Enabling Verbose Logging on Linux with Emulex Host Bus Adapters

Where did my disks go?

So no and then you may run into an issue which cannot be explained properly by just looking at the standard events that show up in “/var/log/messages“.

Issues such as

Oct 7 18:24:20 centos8 kernel: lpfc 0000:81:00.0: 0:1305 Link Down Event xc received Data: xc x20 x800110 x0 x0
Oct 7 18:24:24 centos8 kernel: rport-11:0-4: blocked FC remote port time out: removing target and saving binding
Oct 7 18:24:24 centos8 kernel: lpfc 0000:81:00.0: 0:(0):0203 Devloss timeout on WWPN 50:06:0e:80:07:c3:70:00 NPort x01ee40 Data: x0 x8 x2

are fairly common and the above simply shows a Link Down event.

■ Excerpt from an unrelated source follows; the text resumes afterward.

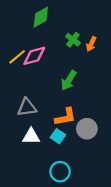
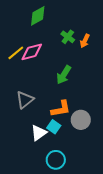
gray triangle: (27, 107) -> (25, 100), turned -30
white triangle: (31, 136) -> (39, 133), moved, turned -36

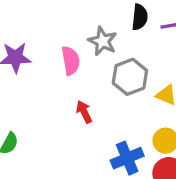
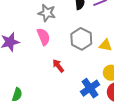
gray star: (103, 41) -> (47, 13), moved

These are the most easy to troubleshoot when you remote switchlog tell you

18:26:59.565715 SCN Port Offline;rsn=0x10004,g=0x12 A2,P0 A2,P0 93 NA 
18:26:59.565721 *Removing all nodes from port A2,P0 A2,P0 93 NA 
18:28:07.998318 SCN LR_PORT(0);g=0x12 A2,P0 A2,P0 93 NA 
18:28:08.006029 SCN Port Online; g=0x12,isolated=0 A2,P0 A2,P1 93 NA 
18:28:08.007307 Port Elp engaged A2,P1 A2,P0 93 NA 
18:28:08.007331 *Removing all nodes from port A2,P0 A2,P0 93 NA 
18:28:08.007594 SCN Port F_PORT A2,P1 A2,P0 93 NA 
18:28:08.099107 SCN LR_PORT(0);g=0x12 LR_IN A2,P0 A2,P0 93 NA 
18:28:20.669283 SCN Port Offline;rsn=0x10004,g=0x14 A2,P0 A2,P0 93 NA 
18:28:20.669288 *Removing all nodes from port A2,P0 A2,P0 93 NA

as a result of

Wed Oct 7 18:28:07 2020 admin, FID 43, 10.75.27.192, portenable 4/29
Wed Oct 7 18:28:20 2020 admin, FID 43, 10.75.27.192, portdisable 4/29

Diagnostics becomes more problematic when is just the events that show the links bounce but show no further information. Obtaining extended information from the HBA drivers may then be very helpful.

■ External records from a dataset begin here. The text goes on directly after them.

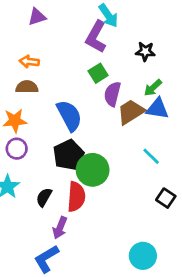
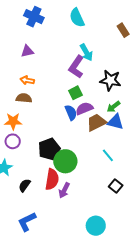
purple triangle: (37, 17) -> (27, 51), moved
black star: (145, 51) -> (110, 80), size x1.5
purple semicircle: (112, 94) -> (84, 109), turned 48
blue semicircle: (69, 116) -> (71, 113), moved, size x0.7
black semicircle: (44, 197) -> (24, 185), moved
purple arrow: (60, 228) -> (64, 190), moved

Update Drivers and Firmware

As you know I’m very picky when it comes to maintenance. If I see cases where System and/or Storage administrators have basically been slacking for a long time the chances are very high that I will tell you that and commence diagnosing issues as soon as these things are all up to date. You wouldn’t know the sheer amount of issues that have been resolved in firmware and drivers over any given time-period.

That being said going to the Linux side of the Emulex (or Broadcom) drivers for the LP31000/LP32000 cards which are very popular in many form-factors.

The driver will show as an lpfc module and is by default compiled into a ramfs image when installed. This will allow the card to be used in a boot-from-san variation if needed. The module will load as such and register with the scsi-subsystem

lpfc 978944 81
nvmet_fc 32768 1 lpfc
nvme_fc 45056 1 lpfc
scsi_transport_fc 69632 1 lpfc

With the most recent versions of the driver it will also provide an NVMe_oF initiator and target so that NVM equipment can be utilized when attached to a FC fabric.

Logging

Loggin with an Emulex card can be done on the driver level as well as the HBA firmware. Unless you get some instructions to do so leave the firmware logging as is. Mainly because changing these parameters will require a reload of the driver that basically instructs the firmware logging facility to capture data in some host memory region. Obviously that will involve some engineering efforts to diagnose anyway so that will not be very helpful to yourself or your OEM support-organisation unless it needs escalating to Emulex.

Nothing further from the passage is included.